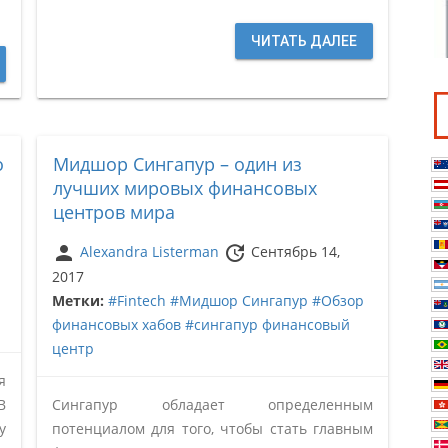
ЧИТАТЬ ДАЛЕЕ
о
Мидшор Сингапур – один из
лучших мировых финансовых
центров мира
person
update
Alexandra Listerman
Сентябрь 14,
2017
Метки:
#Fintech
#Мидшор Сингапур
#Обзор
финансовых хабов
#сингапур финансовый
центр
я
В
Сингапур обладает определенным
у
потенциалом для того, чтобы стать главным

WHAT IS NEEDED: Output the listing exactly, pictures excluded.

SOLUTION FOR THIS EXERCISE:
ЧИТАТЬ ДАЛЕЕ
о
Мидшор Сингапур – один из
лучших мировых финансовых
центров мира
person
update
Alexandra Listerman
Сентябрь 14,
2017
Метки:
#Fintech
#Мидшор Сингапур
#Обзор
финансовых хабов
#сингапур финансовый
центр
я
В
Сингапур обладает определенным
у
потенциалом для того, чтобы стать главным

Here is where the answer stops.